No, my kids don’t have pen pals; they have social media. Before long they will have WhatsApp, Facebook, Instagram or whatever else will be trending. Their messages will be short and spontaneous, and frequent. They may not contain words, only pictures, and they will be easily deleted and forgotten. But that isn’t necessarily a bad thing. Social media can be pretty great. Personally, I get a lot of pleasure from being connected. I’ve been able to find friends from my past who I had lost touch with. I know what people – friends and relatives I would otherwise hear from or see very rarely – are up to, sometimes on a day-to-day basis. And I have this blog! I find that I make less of an effort to call or meet friends in person, but I do keep in touch virtually. You win some and you lose some.

A couple of years ago I came across a book by Sherry Turkle titled Alone Together: Why We Expect More from Technology and Less from Each Other, which has really stayed with me. (If you don’t want to read her book you can also watch her TED talk ‘Connected, but alone?’) Turkle talks about how social networks can have an adverse effect on individuals’ identities. In their messages and updates, people present a self they want to be. They keep it short and take out the messiness that makes up a real person’s life, and as a result, they are flattened and “reduced to their profiles.” They give less of themselves, and also expect less in return, and by communicating in short sentences, abbreviations, and emoticons, there isn’t really much chance of a complex dialogue. This would be fine, except that it is through dialogues that people learn about themselves and form their identities.

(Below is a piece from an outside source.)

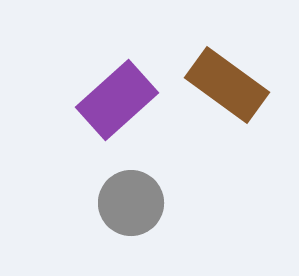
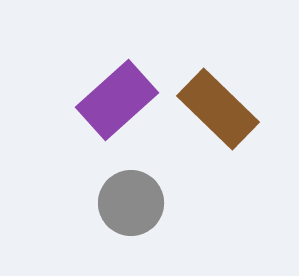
brown rectangle: moved 9 px left, 24 px down; rotated 8 degrees clockwise
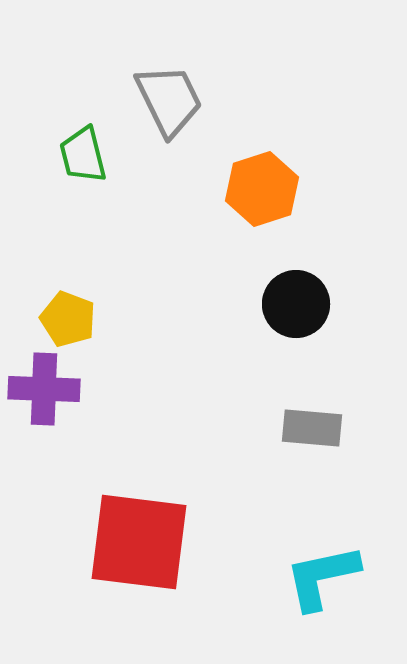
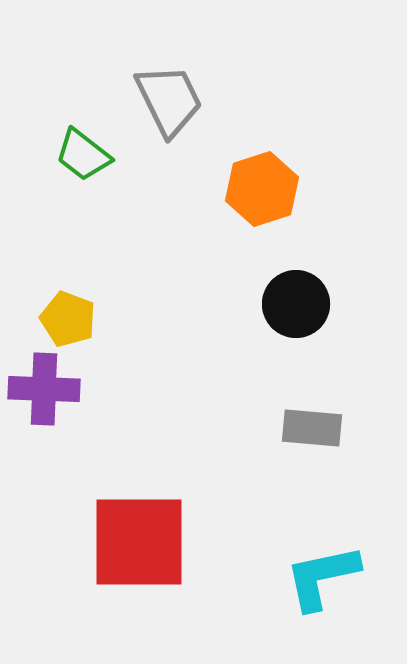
green trapezoid: rotated 38 degrees counterclockwise
red square: rotated 7 degrees counterclockwise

But it’s not only that. It can also be a problem that communication is so fast. People post without thinking, and sometimes you see the most horrendous comments. There has recently been a discussion about WhatsApp and how it is used in my kids’ school. Kids bully other kids, perhaps without even realizing it. They may say something awful about someone, and to make matters worse, it is done publicly, and shared with everyone because it is done on social media. While this may be hurtful and have long-term effects for the person on the receiving end, for everyone else the feed may already have been filled with so much more that no one even remembers it. It’s like it never was. Maybe there’s a reason the age limit for WhatsApp is sixteen?

But I don’t believe in going back, we can never go back, only forward. I do, however, believe we need to think about what kind of a culture we want and are creating together. We need to think about what values we pass on to our children, and about the examples we set. If we are obsessed with how many likes or followers we have, they will be too. And if we don’t show respect and think first before we blurt things out, neither will they. Social media is not just a form of communication; it’s a virtual space where people hang out. We need to be there with our children and our students, showing and teaching them what is okay and what is not; what is important and what is destructive. We need to make sure social media is the positive medium it was meant to be.